I originally reported this issue to January 22nd, 2013 and received a thank you and a fix back from them only two days later on the 24th. I’m unsure if they sent this out to all their customers or have it totally bundled into their latest packages, but you should easily be able to request it if not. For Radare I submitted a patch for this issue which was quickly merge upstream by the extremely proactive author of the tool. The second breakage, which only directly effected IDA Pro, was revolving around the file size as dictated by the dex_header vs the actual file size. IDA Pro was comparing the two, and if they where not actually equal - assumes the file is corrupt. The documentation states, “size of the entire file (including the header), in bytes”, though the implementation of the code doesn’t actually care - as seen from the DexSwapVerify.cpp file;

1
2
3
4
5
6
7
8
9
10
11
if (okay) {
int expectedLen = (int) SWAP4(pHeader->fileSize);
if (len < expectedLen) {
ALOGE("ERROR: Bad length: expected %d, got %d", expectedLen, len);
okay = false;
} else if (len != expectedLen) {
ALOGW("WARNING: Odd length: expected %d, got %d", expectedLen,
len);
// keep going
}
}

As we can see from above, if the actual length must be at least as large as the expected length, most likely to avoid any truncated files. Though it can easily be larger, which will just produce a warning - though processing of the dex file will continue.

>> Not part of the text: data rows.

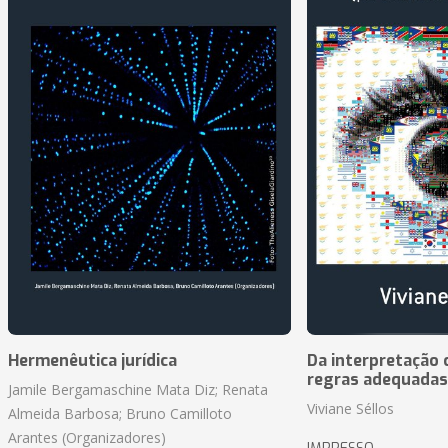
Hermenêutica jurídica
Da interpretação c
regras adequadas
Jamile Bergamaschine Mata Diz; Renata
Viviane Séllos
Almeida Barbosa; Bruno Camilloto
Arantes (Organizadores)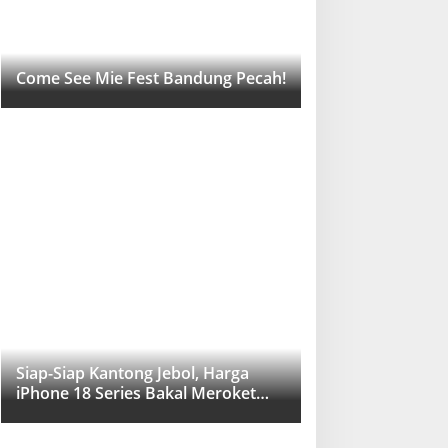
Come See Mie Fest Bandung Pecah!
Siap-Siap Kantong Jebol, Harga
iPhone 18 Series Bakal Meroket
Drastis!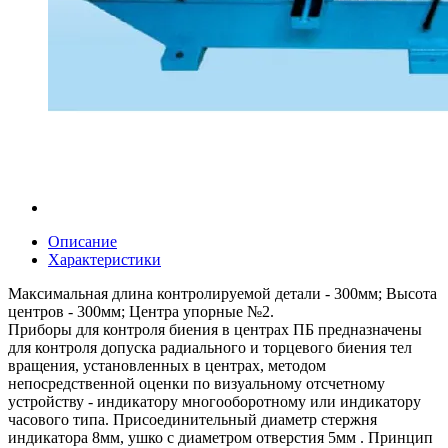
Описание
Характеристики
Максимальная длина контролируемой детали - 300мм; Высота
центров - 300мм; Центра упорные №2.
Приборы для контроля биения в центрах ПБ предназначены
для контроля допуска радиального и торцевого биения тел
вращения, установленных в центрах, методом
непосредственной оценки по визуальному отсчетному
устройству - индикатору многооборотному или индикатору
часового типа. Присоединительный диаметр стержня
индикатора 8мм, ушко с диаметром отверстия 5мм . Принцип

However, the same corrupt file dialog with this logging message comes up when loaded in IDA Pro; Corrupt File Dialog

1
2
3
Loading file '/Users/tstrazzere/reverse/targets/ida/classes-test.dex' into database...
Detected file format: Android DEX file version 53.0
ERROR: stored file size (438844) != expected (438845)

This was also fixed on the same timeline as the other issue I reported to Hex-Rays, so if you run across any files like this you will be prompted with this dialog; Extra data Just two small little issues that came about when looking at the implementation of the file format. These edge-cases always seem to exist in ever system, especially when creating reversing/disassembling/analyzing tools.